Enterprise PKI AU-KBC Research Centre

Enterprise PKI FAQ

What is Digital Certificate?

A digital certificate is an electronic "credit card" that establishes your credentials when doing business or other transactions on the Web. It is issued by a certification authority (CA). It contains your name, a serial number, expiration dates, a copy of the certificate holder's public key (used for encrypting messages), and the digital signature of the certificate-issuing authority so that a recipient can verify that the certificate is real. Digital certificates can be kept in registries so that authenticating users can lookup other user’s public keys.

What is Digital Signature?

A digital signature is an electronic signature that can be used to authenticate the identity of the sender of a message or the signer of a document, and possibly to ensure that the original content of the message or document that has been sent is unchanged. Digital signatures are easily transportable, cannot be imitated by someone else, and can be automatically time-stamped. The ability to ensure that the original signed message arrived without any tampering and also the sender cannot easily repudiate it later.

What is CA?

A certificate authority (CA) is a trusted thrid party in a network that issues and manages digital certificates. As part of a public key infrastructure, CA checks with a registration authority (RA) to verify information provided by the requestor of a digital certificate. If the RA verifies the requestor's information, then CA can issue a certificate.

What is RA?

A registration authority (RA) is an authority in a network that verifies user requests for a digital certificate and tells the certificate authority (CA) to issue it. RAs are part of a public key infrastructure (PKI), a networked system that enables companies and users to exchange information and money safely and securely. The digital certificate contains a public key that is

used to encrypt messages.

What is PKI?

A PKI (public key infrastructure) enables users of a basically unsecure public network such as the Internet to securely and privately exchange data and money through the use of a public and a private cryptographic key pair that is obtained and shared through a trusted authority.

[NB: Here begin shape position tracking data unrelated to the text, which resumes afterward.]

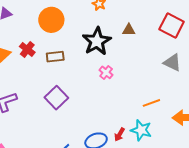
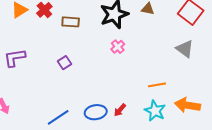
purple square: (56, 98) -> (64, 63), size x0.6
cyan star: (141, 130) -> (155, 111), moved

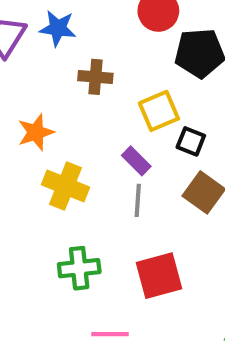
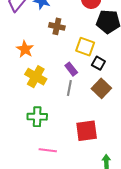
yellow square: (159, 111) -> (85, 47), turned 36
orange star: (36, 132) -> (25, 49), turned -30
red square: (159, 276) -> (87, 131), moved

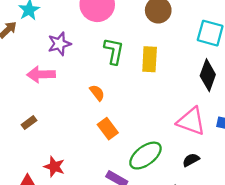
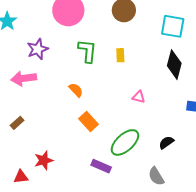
yellow rectangle: (150, 59) -> (120, 55), size x0.6
pink triangle: (191, 121) -> (139, 97), moved, size x0.5
red star: (54, 167) -> (44, 160), turned -30

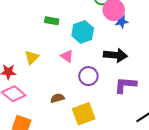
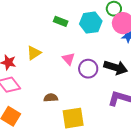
cyan hexagon: (83, 32) -> (91, 23), moved
purple circle: (88, 76) -> (88, 69), moved

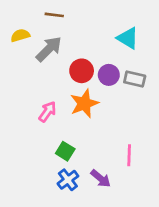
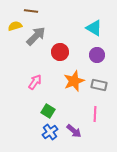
brown line: (54, 15) -> (31, 11), moved
purple circle: (109, 75) -> (97, 55), moved
gray rectangle: (135, 79) -> (99, 85), moved
orange star: (84, 104) -> (74, 81), moved

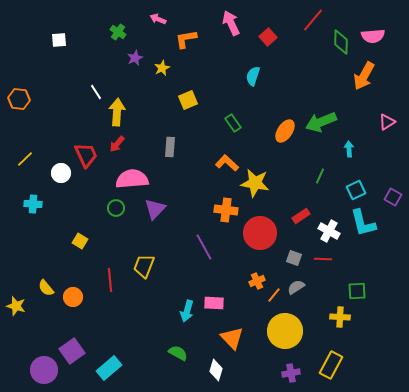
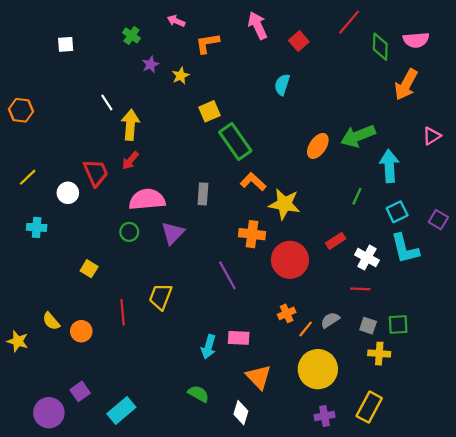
green rectangle: (233, 123) -> (235, 141), moved, size x1.8
gray rectangle: (170, 147) -> (203, 194), moved
cyan arrow: (349, 149) -> (389, 166), size x1.8
gray square: (294, 258) -> (368, 326), moved
purple square: (72, 351) -> (80, 391), size x0.7

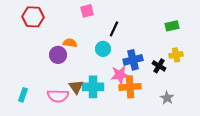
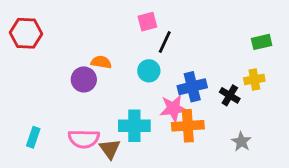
pink square: (87, 11) -> (147, 22), moved
red hexagon: (33, 17) -> (26, 33), moved
green rectangle: (172, 26) -> (262, 42), moved
brown triangle: (76, 87) -> (110, 149), moved

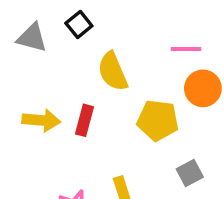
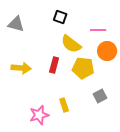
black square: (79, 25) -> (60, 17), moved, turned -32
yellow semicircle: (113, 71) -> (71, 44), moved, turned -30
red rectangle: (85, 120) -> (54, 65), moved

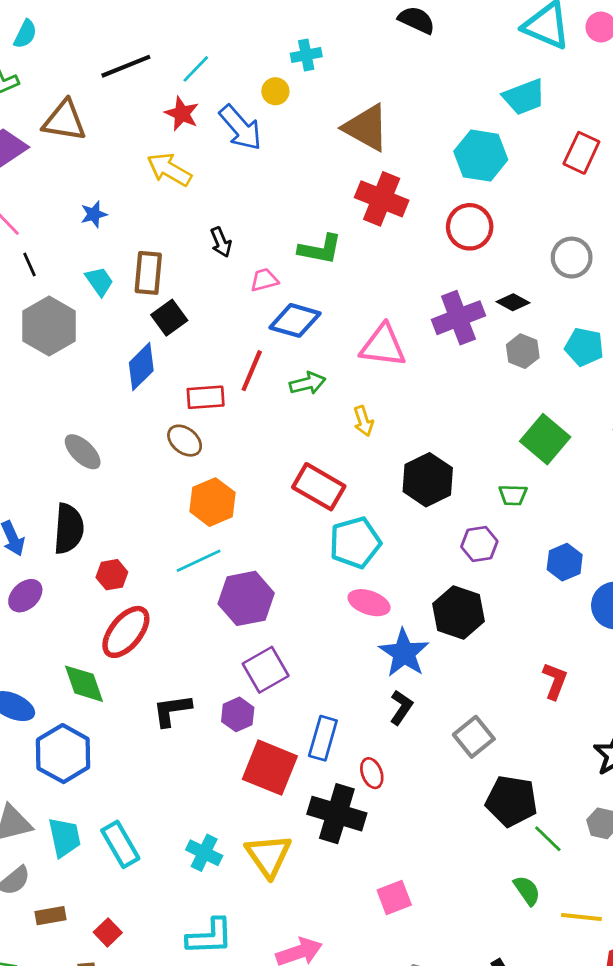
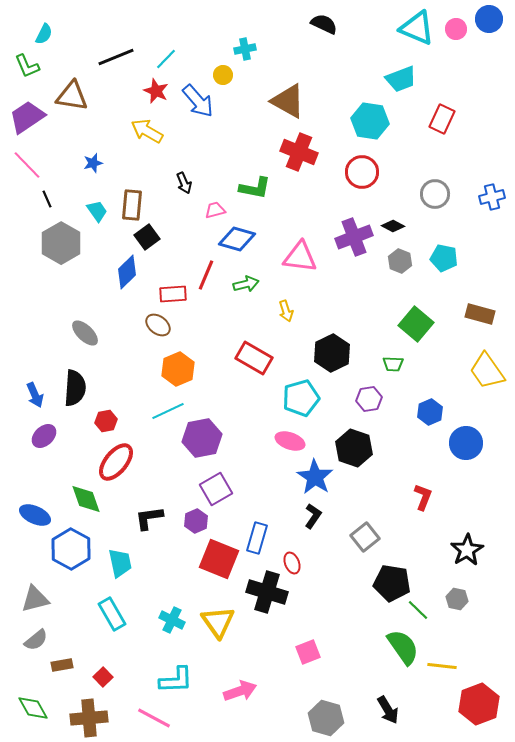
cyan pentagon: (355, 543) -> (301, 398), moved
cyan trapezoid: (64, 837) -> (120, 563), moved
green semicircle: (527, 890) -> (403, 647), size x1.6

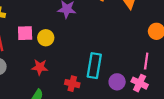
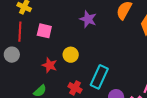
yellow circle: (46, 38) -> (71, 55), moved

A public key infrastructure consists of

  1. A certificate authority (CA) that issues and verifies digital certificate. A certificate includes the public key or information about the public key.
  2. A registration authority (RA) that acts as the verifier for the certificate authority before a digital certificate is issued to a requestor.
  3. One or more directories where the certificates (with their public keys) are held.
  4. A certificate management system.

What are private and public keys?

Each person in PKI environment gets a pair of keys, one called the public key and the other called the private key. Each person's public key is published while the private key is kept secret. All communications involve only public keys, and no private key is ever transmitted or shared. No longer is it necessary to trust some communications channel to be secure against eavesdropping or betrayal. The only requirement is that public keys are associated with their users in an authenticated manner. Certification Authority who will issue digital certificates gives this authentication for public keys.

Anyone can send a confidential message by just using public key, but the message can only be decrypted with a private key, which is in the sole possession of the intended recipient. Similarly to produce digital signature, private key is used with any kind of message. So that the receiver can be sure of the sender's identity and that the message arrived intact. A digital certificate contains the digital signature of the certificate-issuing authority so that anyone can verify that the certificate is real.

How Can I get digital certificate for myself?

There are number of commercial PKI vendors who can issue digital certificates for you like Verisign and Entrust. But you need pay money to get one for your use. Or you can visit their web page to apply for trial certificate. If your enterprise runs an in-house CA then you have contact your CA administrator.

How can I use my digital certificates for e-mail transactions?

Well, Almost all-standard browsers (IE, Netscape, etc) have plugins for digital certificate management. All you have too is, just load your certificate, contact certificates and root CA certificate in to the browser and configure your favourite E-mail client (say Outlook Express or Outlook if you prefer IE)

Can’t we use Digital Certificates in web based e-mail programs?

Nope. Currently no web based e-mail programs like yahoo, hotmail etc. supports this feature. Since you always need some repository to store your certificate and your contact address certificates.